The seed enterprise investment scheme (SEIS) offers the most attractive tax reliefs of any of the venture capital tax reliefs, but if it is to be successful in encouraging entrepreneurial companies, the investment limits are far too low. In particular, the restriction of gross assets before the share issue to £200,000 and the requirement that the qualifying activity must be less than two years old will mean that companies that require further tranches of finance may not be able to access the scheme. Also, the requirement that an investor (together with associates) cannot hold more than 30% of the share capital means that companies often need to find a number of investors in order to offer qualifying shares, a task that is difficult for small trading companies. Finally, the size of finance that can be raised prevents the company from taking proper professional advice at the outset – a recipe for disaster.

Another bite of the pie…

Daniel Lyons
VAT partner, Deloitte

Last year’s Budget created quite a storm when some fairly sensible suggestions to remove an anomaly in the food zero-rating provisions became the subject of an intense media campaign – the so-called ‘pastygate’ affair. HMRC was forced into something of a u-turn so that the law now distinguishes between, say, two different pies. The first pie is bought by a hungry customer and is hot. However, it has just been removed from a cabinet where it is subject to a ‘natural cooling process’ and so can be zero-rated. The second pie is bought by a similarly hungry customer and is similarly hot. However, it has just been removed from a cabinet which slows down the ‘natural cooling process’ – it is subject to the standard rate of VAT. To anyone not versed in the wonderful world of VAT this might appear to be a somewhat odd distinction. Go on HMRC – take another bite of the pie!

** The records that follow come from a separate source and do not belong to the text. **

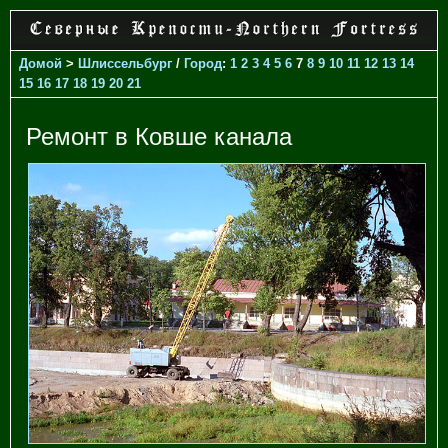
Домой
>
Шлиссельбург
/
Город
:
1
2
3
4
5
6
7
8
9
10
11
12
13
14
15
16
17
18
19
20
21
Ремонт в Ковше канала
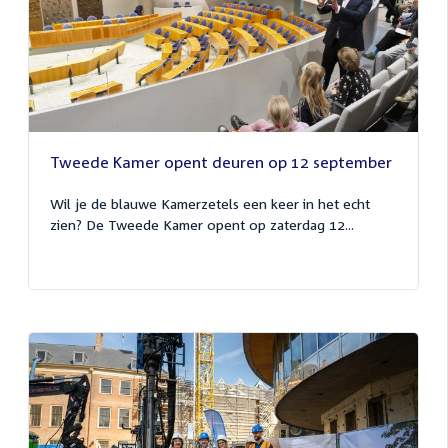
Tweede Kamer opent deuren op 12 september
Wil je de blauwe Kamerzetels een keer in het echt
zien? De Tweede Kamer opent op zaterdag 12...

The encroachment of overseas tax codes

Michael Alliston
Associate, Herbert Smith Freehills

As well as navigating the creaking UK tax systems, UK businesses are increasingly being asked to understand and deal with overseas tax codes. First FATCA and now the proposed European FTT. Unlike with FATCA, where the UK government moved swiftly during 2012 to mitigate the possibility of US withholding and give clarity to UK financial institutions, a huge question-mark still looms over the potential impact of the EU FTT. The recent draft directive indicates that UK entities may still be liable merely by virtue of where the counterparty is based or the issuance of the instrument. With a proposed implementation date of 1 January 2014, the Budget was a missed opportunity to give comfort to UK businesses on the impact of such extra-territoriality and potential double taxation. For a Government whose stated aim has been to make the UK tax system more territorial, the increasing extra-territoriality of overseas taxes must be particularly galling.

GAARne but not forgTAARn

Pindy Gainda
Senior associate, Herbert Smith Freehills

Whilst the summary of responses to the GAAR published in December would have meant that no-one should have been expecting any great bonfire of existing TAARs, some may have been hoping for a slowdown in the annual rate at which they are generated. Not so. This year’s Budget sees the introduction of around 14 substantive measures aimed at stopping avoidance. There is a deeper worry here than just that of the continued increase in the complexity of the tax code. This is that not even HMRC are certain as to how the GAAR will be applied in practice and until they are, there will be no let-up in the use of TAARs. Although not a huge concern for HMRC (as retroactive legislation is an option if the GAAR doesn’t work out as intended) what does this level of uncertainty achieve for the UK in a year where its growth forecast for 2013 was cut in half?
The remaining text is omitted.